The two men do believe climate change is caused by human action. They contend that burning of fossil fuels to produce electricity by humans — resulting in carbon dioxide being sent into the atmosphere — causes a rise in the earth’s temperature. There are growing numbers of scientists who disagree. But, unlike most of the would-be banners of fossil fuel, Goldstein and Pinker’s solution doesn’t target its use in generating electricity. They thereby separate themselves from environmental extremists who insist that the carbon dioxide byproduct of burning coal and oil to produce electricity is a hazard serious enough to ban the practice. Then they present a strong case for nuclear power.
Here’s how these two educators addressed this topic: “Nuclear power is the world’s most abundant and scalable [reachable] carbon-free energy source.
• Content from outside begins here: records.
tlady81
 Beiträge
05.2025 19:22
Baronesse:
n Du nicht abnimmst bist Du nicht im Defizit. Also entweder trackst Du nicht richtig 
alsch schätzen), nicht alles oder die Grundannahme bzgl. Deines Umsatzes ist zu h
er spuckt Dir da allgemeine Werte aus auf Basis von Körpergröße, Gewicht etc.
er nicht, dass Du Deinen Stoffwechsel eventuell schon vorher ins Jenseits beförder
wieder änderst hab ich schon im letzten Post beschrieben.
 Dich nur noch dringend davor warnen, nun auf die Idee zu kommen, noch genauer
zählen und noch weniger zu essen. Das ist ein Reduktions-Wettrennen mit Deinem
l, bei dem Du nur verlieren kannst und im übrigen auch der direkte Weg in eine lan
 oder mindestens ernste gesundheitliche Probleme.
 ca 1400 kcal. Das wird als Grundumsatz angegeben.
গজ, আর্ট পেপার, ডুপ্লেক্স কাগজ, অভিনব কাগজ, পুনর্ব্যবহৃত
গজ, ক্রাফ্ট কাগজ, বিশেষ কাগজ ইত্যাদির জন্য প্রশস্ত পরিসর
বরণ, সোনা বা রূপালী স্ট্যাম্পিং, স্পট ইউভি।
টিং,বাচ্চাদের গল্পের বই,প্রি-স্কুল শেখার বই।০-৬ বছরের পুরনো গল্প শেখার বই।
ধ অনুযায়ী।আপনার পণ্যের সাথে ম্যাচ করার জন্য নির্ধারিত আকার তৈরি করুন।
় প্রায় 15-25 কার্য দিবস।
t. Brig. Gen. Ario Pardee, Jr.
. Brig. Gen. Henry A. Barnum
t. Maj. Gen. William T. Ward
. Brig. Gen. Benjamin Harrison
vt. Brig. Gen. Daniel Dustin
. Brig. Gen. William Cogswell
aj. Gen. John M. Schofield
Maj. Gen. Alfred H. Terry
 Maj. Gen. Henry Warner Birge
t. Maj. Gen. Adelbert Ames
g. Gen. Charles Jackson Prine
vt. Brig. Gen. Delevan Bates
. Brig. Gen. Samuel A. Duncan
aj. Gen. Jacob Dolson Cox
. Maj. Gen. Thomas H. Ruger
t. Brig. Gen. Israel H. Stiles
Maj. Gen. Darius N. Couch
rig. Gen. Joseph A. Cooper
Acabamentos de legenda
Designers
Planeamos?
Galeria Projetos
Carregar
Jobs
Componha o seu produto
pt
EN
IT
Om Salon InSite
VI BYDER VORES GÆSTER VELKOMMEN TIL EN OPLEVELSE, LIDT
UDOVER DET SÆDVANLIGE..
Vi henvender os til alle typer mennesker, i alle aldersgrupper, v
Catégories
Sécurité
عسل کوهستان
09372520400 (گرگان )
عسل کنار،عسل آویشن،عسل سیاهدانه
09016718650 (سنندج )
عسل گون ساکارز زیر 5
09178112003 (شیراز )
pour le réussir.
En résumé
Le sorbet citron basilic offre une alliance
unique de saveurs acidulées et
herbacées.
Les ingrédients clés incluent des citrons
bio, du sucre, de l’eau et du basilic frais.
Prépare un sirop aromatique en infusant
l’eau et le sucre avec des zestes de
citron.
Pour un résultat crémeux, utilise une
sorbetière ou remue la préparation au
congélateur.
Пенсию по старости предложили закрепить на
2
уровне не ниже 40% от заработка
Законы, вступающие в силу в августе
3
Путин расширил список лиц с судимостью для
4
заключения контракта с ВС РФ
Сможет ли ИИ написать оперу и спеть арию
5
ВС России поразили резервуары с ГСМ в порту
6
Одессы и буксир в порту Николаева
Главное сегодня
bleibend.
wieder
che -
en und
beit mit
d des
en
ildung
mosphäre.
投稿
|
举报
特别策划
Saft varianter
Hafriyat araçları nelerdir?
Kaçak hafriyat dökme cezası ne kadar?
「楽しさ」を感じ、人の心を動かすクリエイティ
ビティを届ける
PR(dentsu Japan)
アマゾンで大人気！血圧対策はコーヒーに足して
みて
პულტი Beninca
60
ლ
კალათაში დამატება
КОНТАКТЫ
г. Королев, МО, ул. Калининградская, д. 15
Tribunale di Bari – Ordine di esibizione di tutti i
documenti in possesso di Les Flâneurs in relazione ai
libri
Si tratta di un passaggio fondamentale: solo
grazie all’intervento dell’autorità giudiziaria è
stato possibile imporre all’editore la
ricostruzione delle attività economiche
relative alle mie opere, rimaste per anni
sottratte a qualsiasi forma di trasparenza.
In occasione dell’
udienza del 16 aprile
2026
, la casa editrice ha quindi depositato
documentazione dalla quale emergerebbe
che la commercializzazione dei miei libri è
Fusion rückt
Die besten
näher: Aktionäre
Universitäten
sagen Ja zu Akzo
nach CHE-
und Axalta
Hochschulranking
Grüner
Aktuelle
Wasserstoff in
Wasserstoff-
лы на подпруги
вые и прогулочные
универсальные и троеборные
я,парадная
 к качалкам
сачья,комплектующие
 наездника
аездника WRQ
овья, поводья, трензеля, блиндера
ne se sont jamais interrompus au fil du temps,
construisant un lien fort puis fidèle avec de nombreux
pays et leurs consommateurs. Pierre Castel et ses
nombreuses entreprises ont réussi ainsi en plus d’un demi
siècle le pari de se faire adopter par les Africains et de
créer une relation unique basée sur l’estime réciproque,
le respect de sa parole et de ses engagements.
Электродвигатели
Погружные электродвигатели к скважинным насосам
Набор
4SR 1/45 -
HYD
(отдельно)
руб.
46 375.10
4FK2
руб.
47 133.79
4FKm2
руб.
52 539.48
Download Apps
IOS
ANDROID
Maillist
In today’s world, every nuclear power plant that is not built is a fossil-fuel plant that does get built…. Yet the use of nuclear power has been stagnant or even contracting.” Their point, of course, is that by not relying on nuclear power, the need for burning coal and oil cannot be avoided if electricity is needed — which it surely is. They then make the point that solar and wind power amounts to a mere one percent of the need and cannot be counted on to meet the needs for electric power.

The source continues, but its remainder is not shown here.